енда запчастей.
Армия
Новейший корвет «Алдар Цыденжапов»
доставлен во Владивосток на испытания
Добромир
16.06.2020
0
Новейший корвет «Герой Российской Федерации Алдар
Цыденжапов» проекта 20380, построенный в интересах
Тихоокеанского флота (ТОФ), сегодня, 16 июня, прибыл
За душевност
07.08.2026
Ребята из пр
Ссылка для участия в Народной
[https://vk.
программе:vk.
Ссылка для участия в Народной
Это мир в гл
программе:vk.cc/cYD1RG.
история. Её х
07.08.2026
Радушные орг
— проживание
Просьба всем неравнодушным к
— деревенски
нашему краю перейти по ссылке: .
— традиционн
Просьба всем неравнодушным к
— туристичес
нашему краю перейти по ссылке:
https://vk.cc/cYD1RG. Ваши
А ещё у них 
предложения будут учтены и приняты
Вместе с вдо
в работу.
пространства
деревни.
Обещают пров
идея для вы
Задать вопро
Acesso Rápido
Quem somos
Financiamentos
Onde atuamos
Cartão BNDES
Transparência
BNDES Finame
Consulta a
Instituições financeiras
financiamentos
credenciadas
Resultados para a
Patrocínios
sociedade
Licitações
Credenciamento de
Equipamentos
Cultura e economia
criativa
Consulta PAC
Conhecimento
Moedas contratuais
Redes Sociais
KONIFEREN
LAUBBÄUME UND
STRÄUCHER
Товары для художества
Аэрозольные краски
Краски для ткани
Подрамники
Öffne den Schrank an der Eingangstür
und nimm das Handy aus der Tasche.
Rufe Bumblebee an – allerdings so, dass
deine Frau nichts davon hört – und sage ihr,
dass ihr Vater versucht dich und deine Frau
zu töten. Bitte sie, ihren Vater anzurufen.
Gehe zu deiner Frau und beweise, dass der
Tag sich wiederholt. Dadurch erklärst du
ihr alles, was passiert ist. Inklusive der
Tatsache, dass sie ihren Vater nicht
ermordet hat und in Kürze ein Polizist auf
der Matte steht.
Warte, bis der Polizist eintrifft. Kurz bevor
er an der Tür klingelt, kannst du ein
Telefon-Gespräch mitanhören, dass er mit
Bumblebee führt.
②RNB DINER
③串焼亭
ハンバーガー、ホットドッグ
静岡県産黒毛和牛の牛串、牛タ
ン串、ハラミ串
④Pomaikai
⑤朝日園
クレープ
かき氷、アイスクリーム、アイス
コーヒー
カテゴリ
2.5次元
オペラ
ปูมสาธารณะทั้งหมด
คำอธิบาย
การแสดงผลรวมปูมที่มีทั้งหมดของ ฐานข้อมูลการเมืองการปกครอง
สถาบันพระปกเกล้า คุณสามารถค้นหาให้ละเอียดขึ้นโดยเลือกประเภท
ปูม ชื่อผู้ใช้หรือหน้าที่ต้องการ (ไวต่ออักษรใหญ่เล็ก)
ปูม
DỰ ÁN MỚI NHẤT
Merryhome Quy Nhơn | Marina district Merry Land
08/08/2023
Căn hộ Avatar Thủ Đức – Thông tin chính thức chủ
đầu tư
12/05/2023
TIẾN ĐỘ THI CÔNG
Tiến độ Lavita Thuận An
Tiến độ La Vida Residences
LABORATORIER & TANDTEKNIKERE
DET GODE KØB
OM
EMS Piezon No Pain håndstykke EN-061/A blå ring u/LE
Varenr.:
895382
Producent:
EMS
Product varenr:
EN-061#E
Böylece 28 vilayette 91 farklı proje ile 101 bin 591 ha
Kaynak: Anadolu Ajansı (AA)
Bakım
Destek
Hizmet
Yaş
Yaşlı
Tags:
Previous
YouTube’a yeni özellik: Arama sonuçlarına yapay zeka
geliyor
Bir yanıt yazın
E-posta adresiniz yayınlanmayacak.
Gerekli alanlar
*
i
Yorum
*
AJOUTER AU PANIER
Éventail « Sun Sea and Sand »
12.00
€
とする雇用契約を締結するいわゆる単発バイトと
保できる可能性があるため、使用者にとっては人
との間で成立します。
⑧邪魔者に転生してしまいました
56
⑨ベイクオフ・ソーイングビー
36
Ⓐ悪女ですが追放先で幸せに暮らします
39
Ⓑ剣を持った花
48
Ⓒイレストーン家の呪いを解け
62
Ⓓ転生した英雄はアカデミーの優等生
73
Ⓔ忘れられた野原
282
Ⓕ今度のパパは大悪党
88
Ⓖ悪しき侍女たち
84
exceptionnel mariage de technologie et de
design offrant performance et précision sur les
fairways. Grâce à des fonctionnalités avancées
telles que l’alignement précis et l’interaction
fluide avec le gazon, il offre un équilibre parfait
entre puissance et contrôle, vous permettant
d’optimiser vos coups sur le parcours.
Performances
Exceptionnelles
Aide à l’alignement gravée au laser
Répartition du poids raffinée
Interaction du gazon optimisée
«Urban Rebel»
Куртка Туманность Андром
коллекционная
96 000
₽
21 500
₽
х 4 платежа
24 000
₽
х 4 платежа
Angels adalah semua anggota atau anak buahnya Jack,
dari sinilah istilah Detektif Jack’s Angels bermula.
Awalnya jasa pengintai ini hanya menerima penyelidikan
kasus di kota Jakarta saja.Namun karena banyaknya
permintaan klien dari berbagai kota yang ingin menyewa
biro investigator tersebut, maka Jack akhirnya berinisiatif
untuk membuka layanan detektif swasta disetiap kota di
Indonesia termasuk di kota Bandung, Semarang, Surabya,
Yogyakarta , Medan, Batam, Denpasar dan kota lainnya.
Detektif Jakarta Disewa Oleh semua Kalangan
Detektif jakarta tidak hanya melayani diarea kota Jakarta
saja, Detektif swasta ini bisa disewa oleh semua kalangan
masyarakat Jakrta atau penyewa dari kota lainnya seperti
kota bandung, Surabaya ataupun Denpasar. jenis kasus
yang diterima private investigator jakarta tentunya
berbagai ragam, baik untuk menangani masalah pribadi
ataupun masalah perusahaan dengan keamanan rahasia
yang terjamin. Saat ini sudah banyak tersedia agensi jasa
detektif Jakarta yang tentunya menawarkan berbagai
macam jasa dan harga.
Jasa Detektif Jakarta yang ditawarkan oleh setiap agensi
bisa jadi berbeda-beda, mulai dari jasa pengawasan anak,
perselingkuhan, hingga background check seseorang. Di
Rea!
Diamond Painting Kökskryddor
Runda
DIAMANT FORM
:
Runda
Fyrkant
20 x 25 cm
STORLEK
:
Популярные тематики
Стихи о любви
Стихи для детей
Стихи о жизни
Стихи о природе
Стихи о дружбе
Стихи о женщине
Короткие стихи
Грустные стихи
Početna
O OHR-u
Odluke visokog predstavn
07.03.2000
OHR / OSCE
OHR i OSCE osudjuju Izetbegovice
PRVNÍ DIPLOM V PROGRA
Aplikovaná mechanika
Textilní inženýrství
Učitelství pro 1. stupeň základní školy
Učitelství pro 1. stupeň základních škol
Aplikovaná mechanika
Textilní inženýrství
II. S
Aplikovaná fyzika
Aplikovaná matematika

[INSTRUCTIONS FOR THE TASK] Could you write out all of the entries precisely as they stand?

[EXPECTED ANSWER]
енда запчастей.
Армия
Новейший корвет «Алдар Цыденжапов»
доставлен во Владивосток на испытания
Добромир
16.06.2020
0
Новейший корвет «Герой Российской Федерации Алдар
Цыденжапов» проекта 20380, построенный в интересах
Тихоокеанского флота (ТОФ), сегодня, 16 июня, прибыл
За душевност
07.08.2026
Ребята из пр
Ссылка для участия в Народной
[https://vk.
программе:vk.
Ссылка для участия в Народной
Это мир в гл
программе:vk.cc/cYD1RG.
история. Её х
07.08.2026
Радушные орг
— проживание
Просьба всем неравнодушным к
— деревенски
нашему краю перейти по ссылке: .
— традиционн
Просьба всем неравнодушным к
— туристичес
нашему краю перейти по ссылке:
https://vk.cc/cYD1RG. Ваши
А ещё у них 
предложения будут учтены и приняты
Вместе с вдо
в работу.
пространства
деревни.
Обещают пров
идея для вы
Задать вопро
Acesso Rápido
Quem somos
Financiamentos
Onde atuamos
Cartão BNDES
Transparência
BNDES Finame
Consulta a
Instituições financeiras
financiamentos
credenciadas
Resultados para a
Patrocínios
sociedade
Licitações
Credenciamento de
Equipamentos
Cultura e economia
criativa
Consulta PAC
Conhecimento
Moedas contratuais
Redes Sociais
KONIFEREN
LAUBBÄUME UND
STRÄUCHER
Товары для художества
Аэрозольные краски
Краски для ткани
Подрамники
Öffne den Schrank an der Eingangstür
und nimm das Handy aus der Tasche.
Rufe Bumblebee an – allerdings so, dass
deine Frau nichts davon hört – und sage ihr,
dass ihr Vater versucht dich und deine Frau
zu töten. Bitte sie, ihren Vater anzurufen.
Gehe zu deiner Frau und beweise, dass der
Tag sich wiederholt. Dadurch erklärst du
ihr alles, was passiert ist. Inklusive der
Tatsache, dass sie ihren Vater nicht
ermordet hat und in Kürze ein Polizist auf
der Matte steht.
Warte, bis der Polizist eintrifft. Kurz bevor
er an der Tür klingelt, kannst du ein
Telefon-Gespräch mitanhören, dass er mit
Bumblebee führt.
②RNB DINER
③串焼亭
ハンバーガー、ホットドッグ
静岡県産黒毛和牛の牛串、牛タ
ン串、ハラミ串
④Pomaikai
⑤朝日園
クレープ
かき氷、アイスクリーム、アイス
コーヒー
カテゴリ
2.5次元
オペラ
ปูมสาธารณะทั้งหมด
คำอธิบาย
การแสดงผลรวมปูมที่มีทั้งหมดของ ฐานข้อมูลการเมืองการปกครอง
สถาบันพระปกเกล้า คุณสามารถค้นหาให้ละเอียดขึ้นโดยเลือกประเภท
ปูม ชื่อผู้ใช้หรือหน้าที่ต้องการ (ไวต่ออักษรใหญ่เล็ก)
ปูม
DỰ ÁN MỚI NHẤT
Merryhome Quy Nhơn | Marina district Merry Land
08/08/2023
Căn hộ Avatar Thủ Đức – Thông tin chính thức chủ
đầu tư
12/05/2023
TIẾN ĐỘ THI CÔNG
Tiến độ Lavita Thuận An
Tiến độ La Vida Residences
LABORATORIER & TANDTEKNIKERE
DET GODE KØB
OM
EMS Piezon No Pain håndstykke EN-061/A blå ring u/LE
Varenr.:
895382
Producent:
EMS
Product varenr:
EN-061#E
Böylece 28 vilayette 91 farklı proje ile 101 bin 591 ha
Kaynak: Anadolu Ajansı (AA)
Bakım
Destek
Hizmet
Yaş
Yaşlı
Tags:
Previous
YouTube’a yeni özellik: Arama sonuçlarına yapay zeka
geliyor
Bir yanıt yazın
E-posta adresiniz yayınlanmayacak.
Gerekli alanlar
*
i
Yorum
*
AJOUTER AU PANIER
Éventail « Sun Sea and Sand »
12.00
€
とする雇用契約を締結するいわゆる単発バイトと
保できる可能性があるため、使用者にとっては人
との間で成立します。
⑧邪魔者に転生してしまいました
56
⑨ベイクオフ・ソーイングビー
36
Ⓐ悪女ですが追放先で幸せに暮らします
39
Ⓑ剣を持った花
48
Ⓒイレストーン家の呪いを解け
62
Ⓓ転生した英雄はアカデミーの優等生
73
Ⓔ忘れられた野原
282
Ⓕ今度のパパは大悪党
88
Ⓖ悪しき侍女たち
84
exceptionnel mariage de technologie et de
design offrant performance et précision sur les
fairways. Grâce à des fonctionnalités avancées
telles que l’alignement précis et l’interaction
fluide avec le gazon, il offre un équilibre parfait
entre puissance et contrôle, vous permettant
d’optimiser vos coups sur le parcours.
Performances
Exceptionnelles
Aide à l’alignement gravée au laser
Répartition du poids raffinée
Interaction du gazon optimisée
«Urban Rebel»
Куртка Туманность Андром
коллекционная
96 000
₽
21 500
₽
х 4 платежа
24 000
₽
х 4 платежа
Angels adalah semua anggota atau anak buahnya Jack,
dari sinilah istilah Detektif Jack’s Angels bermula.
Awalnya jasa pengintai ini hanya menerima penyelidikan
kasus di kota Jakarta saja.Namun karena banyaknya
permintaan klien dari berbagai kota yang ingin menyewa
biro investigator tersebut, maka Jack akhirnya berinisiatif
untuk membuka layanan detektif swasta disetiap kota di
Indonesia termasuk di kota Bandung, Semarang, Surabya,
Yogyakarta , Medan, Batam, Denpasar dan kota lainnya.
Detektif Jakarta Disewa Oleh semua Kalangan
Detektif jakarta tidak hanya melayani diarea kota Jakarta
saja, Detektif swasta ini bisa disewa oleh semua kalangan
masyarakat Jakrta atau penyewa dari kota lainnya seperti
kota bandung, Surabaya ataupun Denpasar. jenis kasus
yang diterima private investigator jakarta tentunya
berbagai ragam, baik untuk menangani masalah pribadi
ataupun masalah perusahaan dengan keamanan rahasia
yang terjamin. Saat ini sudah banyak tersedia agensi jasa
detektif Jakarta yang tentunya menawarkan berbagai
macam jasa dan harga.
Jasa Detektif Jakarta yang ditawarkan oleh setiap agensi
bisa jadi berbeda-beda, mulai dari jasa pengawasan anak,
perselingkuhan, hingga background check seseorang. Di
Rea!
Diamond Painting Kökskryddor
Runda
DIAMANT FORM
:
Runda
Fyrkant
20 x 25 cm
STORLEK
:
Популярные тематики
Стихи о любви
Стихи для детей
Стихи о жизни
Стихи о природе
Стихи о дружбе
Стихи о женщине
Короткие стихи
Грустные стихи
Početna
O OHR-u
Odluke visokog predstavn
07.03.2000
OHR / OSCE
OHR i OSCE osudjuju Izetbegovice
PRVNÍ DIPLOM V PROGRA
Aplikovaná mechanika
Textilní inženýrství
Učitelství pro 1. stupeň základní školy
Učitelství pro 1. stupeň základních škol
Aplikovaná mechanika
Textilní inženýrství
II. S
Aplikovaná fyzika
Aplikovaná matematika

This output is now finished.